Трагедия с шампанским

В Москве и в Петербурге выступил Венский филармонический оркестр

Приезд Wiener Philharmoniker, даже на фоне почти что нескончаемого «парада оркестров», — событие экстраординарное. Уже самим фактом своего участия в «Звездах белых ночей» легендарный оркестр непререкаемо подтвердил (если такие подтверждения еще требуются) принадлежность питерского фестиваля к категории «А». Ну а тот факт, что концерты прошли под управлением Валерия Гергиева, в свою очередь, подтверждает собственный статус одного из первых мировых дирижеров.

Заявленная программа выглядела более чем экстравагантно. С одной стороны, Шестая (Патетическая) симфония П.Чайковского — одно из самых трагических произведений мировой музыки, с другой — вальсы и польки И.Штрауса. Но если в Москве подобное, на грани фола, сочетание не давало покоя никому, то в Петербурге, где Гергиев успел приучить публику ко всему, его восприняли просто как данность.
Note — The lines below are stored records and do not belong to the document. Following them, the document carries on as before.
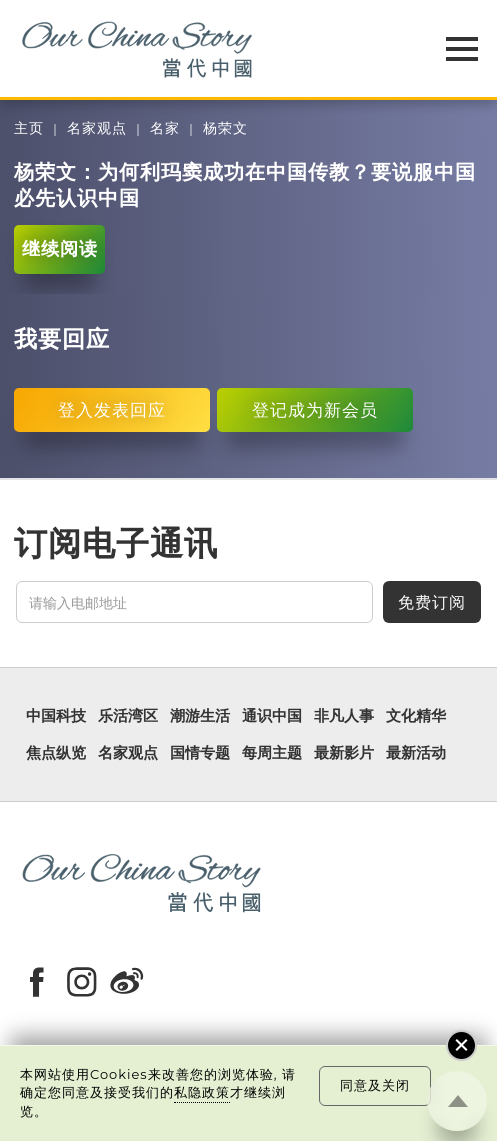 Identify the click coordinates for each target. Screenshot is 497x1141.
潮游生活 (200, 716)
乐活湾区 (128, 716)
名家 (165, 128)
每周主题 (272, 753)
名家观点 (97, 128)
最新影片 (344, 753)
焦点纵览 (56, 753)
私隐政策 (202, 1092)
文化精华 (416, 716)
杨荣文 (225, 128)
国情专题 (200, 753)
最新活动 (416, 753)
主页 (29, 128)
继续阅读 (60, 248)
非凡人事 (344, 716)
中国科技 (56, 716)
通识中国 (272, 716) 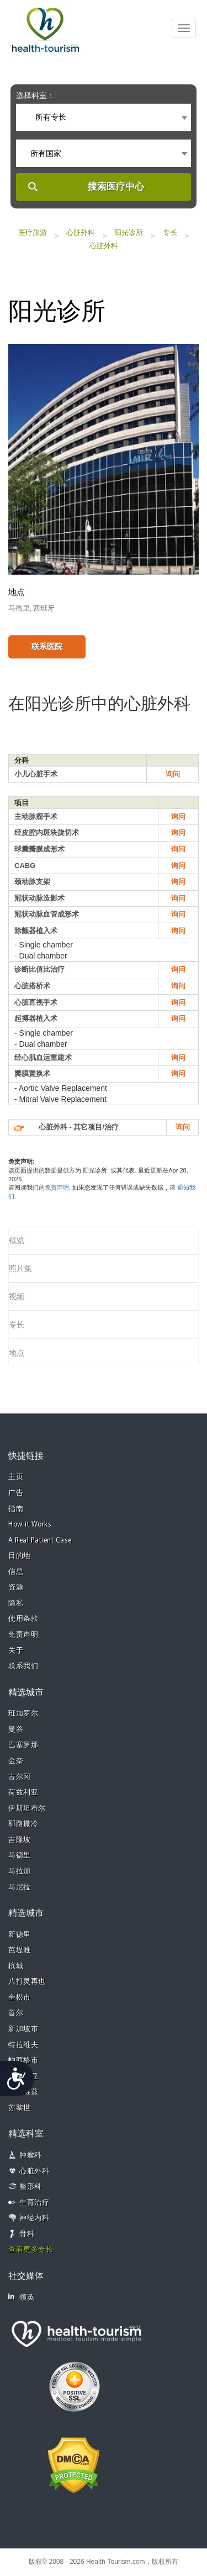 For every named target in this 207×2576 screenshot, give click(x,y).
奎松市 (19, 1997)
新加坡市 (23, 2029)
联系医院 (46, 646)
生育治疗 (34, 2203)
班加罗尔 (23, 1713)
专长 (170, 232)
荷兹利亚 (23, 1792)
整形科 (30, 2187)
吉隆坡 (19, 1840)
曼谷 (15, 1729)
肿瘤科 (30, 2155)
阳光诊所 (128, 232)
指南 (15, 1509)
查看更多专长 (30, 2249)
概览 (16, 1240)
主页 (15, 1477)
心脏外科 (80, 232)
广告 (15, 1493)
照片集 (20, 1268)
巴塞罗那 (23, 1745)
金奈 (15, 1761)
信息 (15, 1572)
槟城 (15, 1966)
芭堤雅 (19, 1950)
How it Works (29, 1524)
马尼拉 (19, 1887)
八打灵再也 (27, 1981)
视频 (16, 1296)
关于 (15, 1650)
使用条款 (23, 1618)
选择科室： (35, 95)
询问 (173, 774)
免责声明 (57, 1187)
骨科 (26, 2234)
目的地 (19, 1556)
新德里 (19, 1934)
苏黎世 (19, 2108)
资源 (15, 1587)
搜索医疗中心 (116, 186)
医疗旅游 (32, 232)
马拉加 (19, 1871)
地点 (16, 1352)
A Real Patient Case (40, 1540)
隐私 (15, 1603)
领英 (21, 2297)
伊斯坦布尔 (27, 1808)
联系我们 (23, 1666)
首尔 (15, 2013)
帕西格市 (23, 2060)
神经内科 (34, 2218)
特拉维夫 (23, 2045)
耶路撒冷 (23, 1824)
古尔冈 (19, 1777)
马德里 (19, 1855) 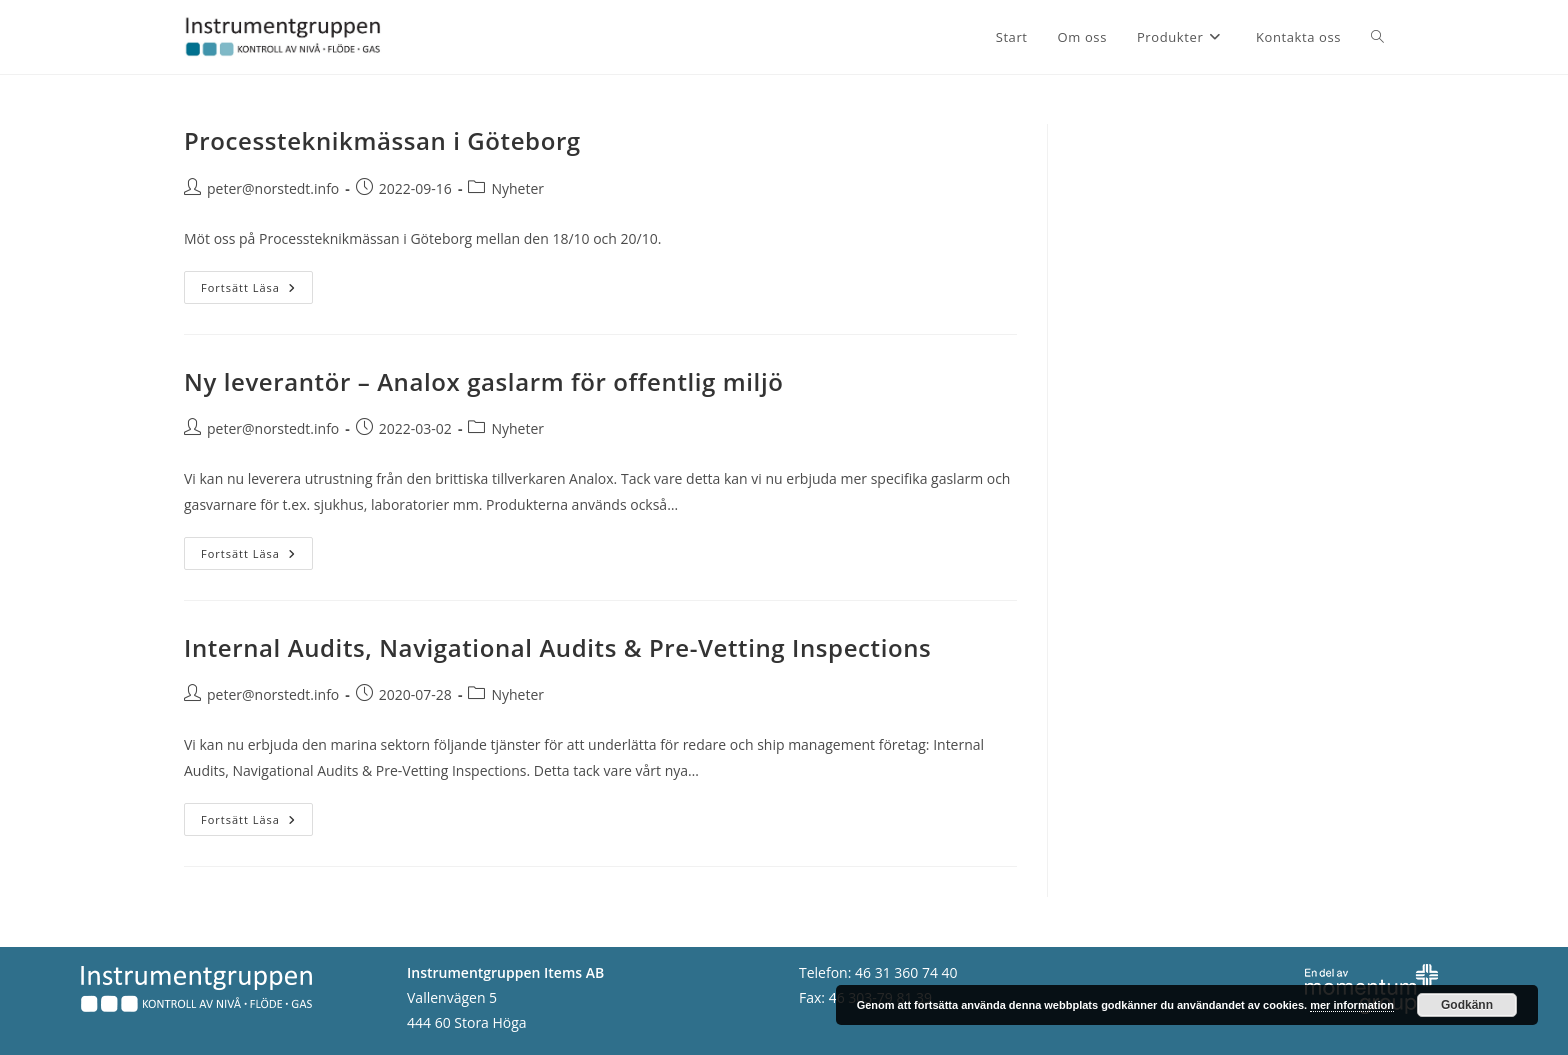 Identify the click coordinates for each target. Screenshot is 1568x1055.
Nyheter (517, 188)
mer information (1352, 1005)
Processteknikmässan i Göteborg (382, 140)
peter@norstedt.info (273, 188)
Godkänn (1467, 1005)
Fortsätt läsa (257, 291)
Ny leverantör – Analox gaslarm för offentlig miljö (483, 381)
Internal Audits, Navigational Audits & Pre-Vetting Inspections (557, 647)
Сперва была открытая репетиция в БЗК. В этот и только в этот раз маэстро пропустил вперед Чайковского. Поначалу дело не слишком ладилось, да и то сказать: время раннее, десять утра (в Вене, соответственно, восемь), музыканты устали с дороги, не выспались, и это сказывалось во всем вплоть до обилия киксов и фальшивых нот. К тому же и Чайковского венцы привыкли играть в иной, более сдержанной манере. Но прошло каких-нибудь двадцать минут, и на наших глазах произошло настоящее чудо. Гергиев сумел добиться от музыкантов Венского филармонического именно русского Чайковского, со всеми его трагическими безднами и гипертрофированной эмоциональностью. Такой Шестой мы не слышали очень давно. В ожидании вечера, когда симфония прозвучит от начала и до конца без остановок и повторов, слушать И.Штрауса не очень хотелось. А когда взялись за него, показалось, что Гергиев прямо сейчас впервые осваивает эту музыку, что называется, «с листа».

Вечером начали, наоборот, со Штрауса. И это был феерический блеск. Легендарный оркестр исполнял «короля вальсов» с таким сочетанием воздушной грации, венского юмора и элегантности, не говоря уж о сугубо музыкальном совершенстве, с какими, наверное, его не исполнить больше никому. Зал был в полном экстазе, особенно когда под конец, в Крестьянской польке, музыканты еще и запели. Валерий Гергиев добавлял исполнению драйва, вместе с оркестром купаясь в струях музыкального шампанского.

Очевидно, слишком разгоряченный его парами, в Шестой симфонии маэстро так загнал темпы, что оркестр подчас за ним не поспевал. Трагедийные всплески первой части превращались уже просто в какой-то адский шабаш, вторая и третья части были безжалостно скомканы, и только финал примирял с предшествующим хаосом.

Через день ту же программу исполнили в Петербурге. Штраус прозвучал примерно так же, как и в Москве, только, может, чуть сдержаннее и классичнее. А вот Шестая симфония стала настоящим потрясением. Все то, что было намечено на первой московской репетиции, здесь предстало в полном развитии. Это было гениальное попадание в самую сердцевину трагически безысходного творения Чайковского, который писал, по существу, реквием самому себе. Именно так, прощанием с жизнью, самооплакиванием великого композитора прозвучала Патетическая симфония в зале Мариинского театра. И это, помимо прочего, стало предельно убедительным ответом на вопрос, был ли уход из жизни ее автора, последовавший вскоре после премьеры, и впрямь случайным, как нас порой все еще пытаются уверять.

В эти дни и в Москве, и в Петербурге не раз приходилось слышать, что, дескать, Штрауса Венский оркестр прекрасно мог бы сыграть и без Гергиева, а Шестую симфонию ничуть не хуже сыграл бы оркестр Мариинского театра. Возможно, доля истины тут есть, но на самом деле все это не столь важно. Главное в том, что в Штраусе перед нами во всем своем блеске предстал великий оркестр, а в Чайковском (в петербургском варианте) — подлинно великий дирижер.